Sexta-feira, 30 de novembro: duos para Mossoró

No segundo dia, exploramos propostas mais específicas sobre os duos da primeira etapa. 

Para Tudo é perdido... experimentamos diversos jogos nos quais as relações entre dois violonistas no espaço de performance são filtradas pela concretude das presenças e interações de Sabrina e Renan e pelo imaginário das interações entre Macbeth e Lady Macbeth na tragédia de Shakespeare.

Sabrina e Renan improvisam na sala 1 do Programa de Pós-Graduação em Música da UFRGS.

Uma estrutura de ações abstraída do texto dramático serviu de estímulo para explorações ─ como servirá também de referência para o avanço da escrita. As improvisações geraram muitas imagens e ações com ou sem implicação sonora, inclusive a possibilidade de cada violonista interferir no instrumento do outro quando se posicionam frente a frente.

Para Sururus..., a exploração prática se deu com improvisações em duas camadas: 
  1. execução instrumental baseada em dois elementos: "platôs" (ideias musicais estáticas/repetitivas) e "percursos" (transições entre platôs);
  2. burburinho vocal a partir de uma lista de expressões obsoletas.
Essa exploração permitiu pré-visualizar os resultados deste dispositivo de organização de materiais sonoros, gerando, por exemplo, relações de defasagem entre flauta e piano e distintas expressividades. Casualmente, as expressões obsoletas forçam uma moldura de sentido sobre os conteúdos sonoros-instrumentais.

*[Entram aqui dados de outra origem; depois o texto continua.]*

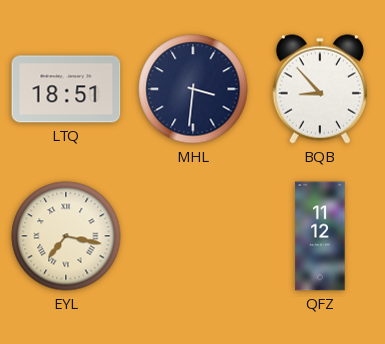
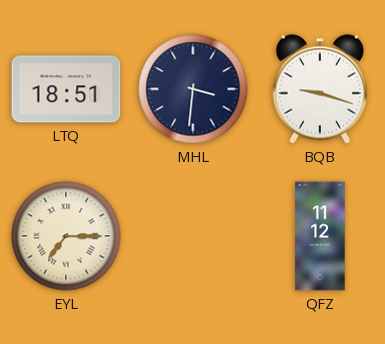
BQB: 8:53 -> 9:18
EYL: 7:17 -> 7:15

Também apresentei um plano estrutural para a peça, que pretende contrastar a representação de distintos ambientes de performance musical: piano bar e recital de música contemporânea, além de alternar esses ambientes com envolvimento da assistência por meio de jogos com burburinhos e pequenos textos apresentados em cartazes.

O planejamento apresentado para cada peça tinha ideias abstratas sobre a estrutura e possíveis materiais. As explorações deste segundo dia de oficina proporcionaram o enquadramento de sonoridades e imagens mais concretas que ficam em minha memória para iniciar o trabalho de escrita.

Sábado, 1º de dezembro de 2018: prévias das demais etapas

O terceiro dia de oficinas foi dedicado a conversas prévias sobre as peças projetadas como metas para as etapas posteriores do projeto, ocasionando trocas de ideias e explorações sonoras.

As explorações tiveram dois motes:
  1. as possibilidades sonoras dos instrumentos quando tocados bem próximos do ouvinte/espectador, tendo em vista que a proposta para as Charlas é que sejam peças intimistas, interpretadas para apenas uma pessoa como público de cada vez;
  2. elementos das pesquisas individuais que possam ser transformados em materiais para as peças, seja como abordagem para a escrita, seja como elementos visuais, gestuais ou textuais.

Dario compartilha possibilidades de timbres do piano com os colegas de criação.

Aspectos práticos, como a preocupação com a segurança do/a performer sozinho/a em uma sala com uma pessoa estranha também foram abordados. Essa preocupação, aliada a possíveis elos entre as charlas individuais leva-me à noção de trabalhar essas performances em pares. Ou seja, o espectador/ouvinte é levado a um espaço para experimentar duas charlas distintas em sequência. Assim, cada performer serve de apoio e proporciona revezamento à sua dupla, gerando possibilidade de auxílio com recursos técnicos e, na composição, ligações formais ou expressivas. Os pares para as charlas seriam os mesmos da primeira rodada de duos: Dario e Gina; Renan e Sabrina.

Nas próximas semanas, vou produzir postagens relacionadas ao estado atual de planejamento de cada uma das peças estabelecidas como metas para a construção do repertório do coletivo. Esses registros iniciam a caracterização deste blog como diário de bordo e parte de uma metodologia que encara todo o percurso como pesquisa artística e pretende dar concretude e consistência ao conhecimento encorporado e relacionado a essas práticas.